Closely linked paralogous genes have an increased chance of gene conversion events (Ezawa et al. 2006; Tareen et al. 2009; Mitchell et al. 2015; Molaro et al. 2020), and we found strong evidence for recurrent gene conversion between gagV1 and gagV3, two co-opted gag genes from the same ERV group in close genomic proximity for millions of years. Interestingly, the first reported gene conversion between two large HERV-derived genes also involves this same set of ERVs, specifically envV1 and envV2 (Kjeldbjerg et al. 2008). For gagV1 and gagV3, the N-terminal portion of the encoded proteins containing the putative matrix domain is more divergent than the rest of the protein. Since these genes are otherwise highly similar in sequence, they may have redundant functions. Hence, gene conversion may have led to the homogenization of the GARD segment B (fig. 7B) by limiting the divergence and increasing gene dosage in some lineages. This may also explain the loss of gagV3 in hominoids, because, in the absence of gene conversion, further divergence from gagV1 may have led to a decrease in evolutionary pressures to maintain this gene. Alternatively, further divergence from gagV1 may have interfered with gene convergence eliminating any evolutionary pressure to maintain the gene.
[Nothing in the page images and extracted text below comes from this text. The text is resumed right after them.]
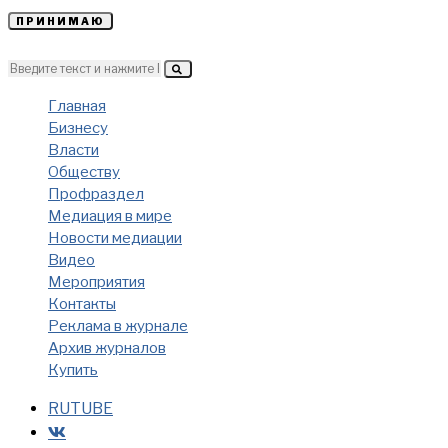
ПРИНИМАЮ
Главная
Бизнесу
Власти
Обществу
Профраздел
Медиация в мире
Новости медиации
Видео
Мероприятия
Контакты
Реклама в журнале
Архив журналов
Купить
RUTUBE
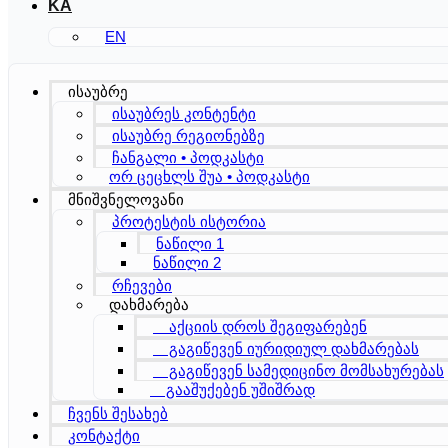
KA
EN
ისაუბრე
ისაუბრეს კონტენტი
ისაუბრე რეგიონებზე
ჩანგალი • პოდკასტი
ორ ცეცხლს შუა • პოდკასტი
მნიშვნელოვანი
პროტესტის ისტორია
ნაწილი 1
ნაწილი 2
რჩევები
დახმარება
აქციის დროს შეგიფარებენ
გაგიწევენ იურიდიულ დახმარებას
გაგიწევენ სამედიცინო მომსახურებას
გააშუქებენ უშიშრად
ჩვენს შესახებ
კონტაქტი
Our transcriptomic analyses revealed an increased expression of gagV1 and envV1 transcripts in DLBCL which is the most common type of non-Hodgkin’s lymphoma (Armitage et al. 2017). As they make up about 8% of the human genome (Lander et al. 2001), transcription from LTRs of HERVs can be highly regulated (Hurst and Magiorkinis 2017). The highly restricted expression of gagV1 and envV1 in the placenta driven from the same LTR represents a good example of this type of regulation. On the other hand, a common feature found in cancer cells is transcriptional deregulation via global hypomethylation (Ehrlich 2009). Thus, over the years, several studies have shown activation of different HERVs in tumor samples including lymphomas, melanomas, as well as ovarian and breast cancers (Wang-Johanning et al. 2007, 2014; Maliniemi et al. 2013; Wallace et al. 2014; Perot et al. 2015; Ma et al. 2016; Zhou et al. 2016; Heidmann et al. 2017). For example, anti-HERV-K antibodies and gag mRNA can be detected in early-stage breast cancer indicating a potential diagnostic value (Wang-Johanning et al. 2014). Considering the complete lack of expression of gagV1 and envV1 in most tissues (fig. 4), these genes represent a strong potential diagnostic marker for DLBCL. Additional transcriptomic as well as immunological analysis of large numbers of DLBCL and matched control samples may determine whether gagV1 and/or envV1 expression can be used as a reliable marker for a specific disease state in DLBCL.

This study describes the discovery of the oldest HERV with an intact gag gene and the presence of a novel protein expressed from an independent ORF located in the leader sequence of the same HERV, all potentially involved in placentation. The discovery of the oldest co-opted gag gene, as well as the first description of a co-opted pre-gag gene in the human genome, will likely spur new avenues of research to further uncover the complex roles HERVs played during primate evolution.

Supplementary Material

Supplementary data are available at Molecular Biology and Evolution online.

Statistical Analysis

The Welch two-sample t-test was utilized to calculate statistical significance as implemented in the ggpubr R package.